(Work required)
Look through the listing below, and wherever a line has the string "Адуева", pull it out.

(Working data)
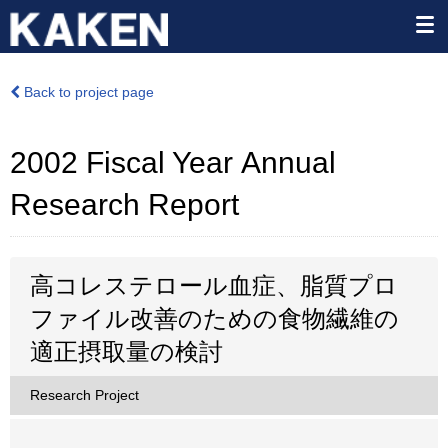
Back to project page
2002 Fiscal Year Annual
Research Report
高コレステロール血症、脂質プロ
ファイル改善のための食物繊維の
適正摂取量の検討
Research Project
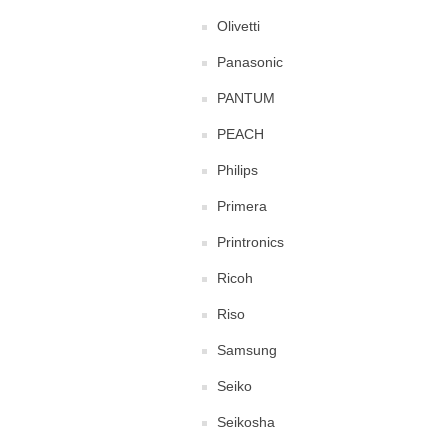
Olivetti
Panasonic
PANTUM
PEACH
Philips
Primera
Printronics
Ricoh
Riso
Samsung
Seiko
Seikosha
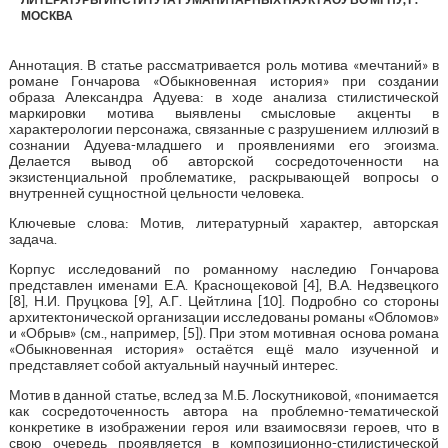
МОСКВА
Аннотация. В статье рассматривается роль мотива «мечтаний» в
романе Гончарова «Обыкновенная история» при создании
образа Александра Адуева: в ходе анализа стилистической
маркировки мотива выявлены смысловые акценты в
характерологии персонажа, связанные с разрушением иллюзий в
сознании Адуева-младшего и проявлениями его эгоизма.
Делается вывод об авторской сосредоточенности на
экзистенциальной проблематике, раскрывающей вопросы о
внутренней сущностной цельности человека.
Ключевые слова: Мотив, литературный характер, авторская
задача.
Корпус исследований по романному наследию Гончарова
представлен именами Е.А. Краснощековой [4], В.А. Недзвецкого
[8], Н.И. Пруцкова [9], А.Г. Цейтлина [10]. Подробно со стороны
архитектонической организации исследованы романы «Обломов»
и «Обрыв» (см., например, [5]). При этом мотивная основа романа
«Обыкновенная история» остаётся ещё мало изученной и
представляет собой актуальный научный интерес.
Мотив в данной статье, вслед за М.Б. Лоскутниковой, «понимается
как сосредоточенность автора на проблемно-тематической
конкретике в изображении героя или взаимосвязи героев, что в
свою очередь проявляется в композиционно-стилистической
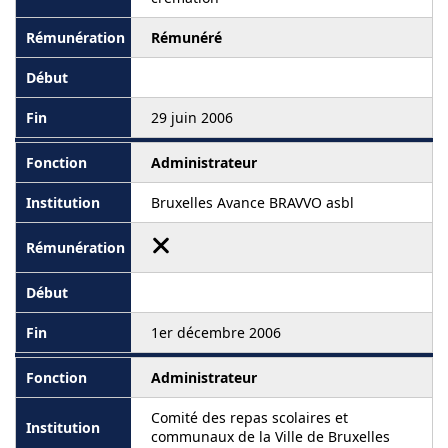
Rémunéré
29 juin 2006
Administrateur
Bruxelles Avance BRAVVO asbl
1er décembre 2006
Administrateur
Comité des repas scolaires et
communaux de la Ville de Bruxelles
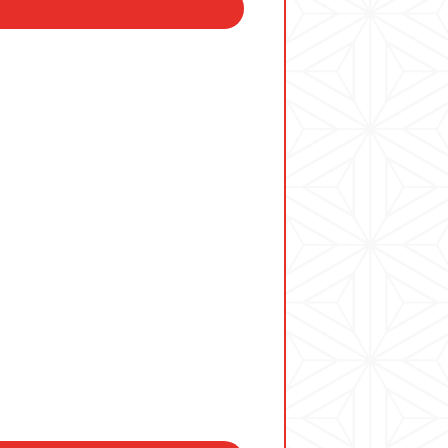
ド
店とは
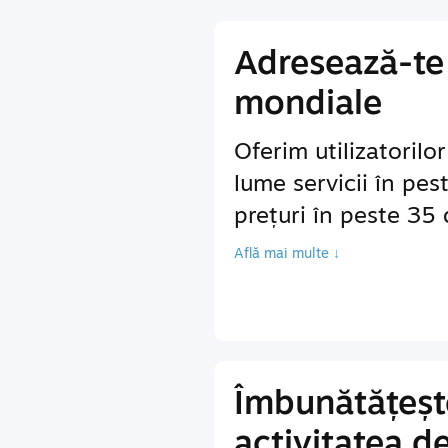
Adresează-te 
mondiale
Oferim utilizatorilo
lume servicii în pes
prețuri în peste 35
Află mai multe ↓
Îmbunătățeșt
activitatea d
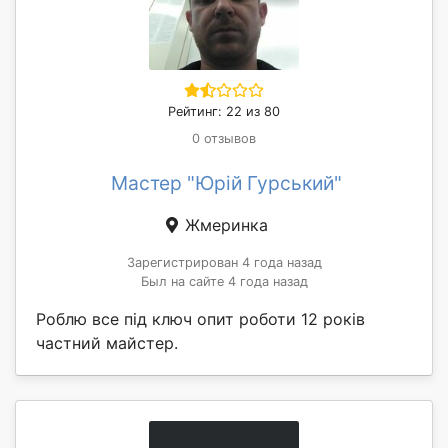
Рейтинг: 22 из 80
0 отзывов
Мастер "Юрій Гурський"
Жмеринка
Зарегистрирован 4 года назад
Был на сайте 4 года назад
Роблю все під ключ опит роботи 12 років
частний майстер.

(Output of the exercise)
образа Александра Адуева: в ходе анализа стилистической
сознании Адуева-младшего и проявлениями его эгоизма.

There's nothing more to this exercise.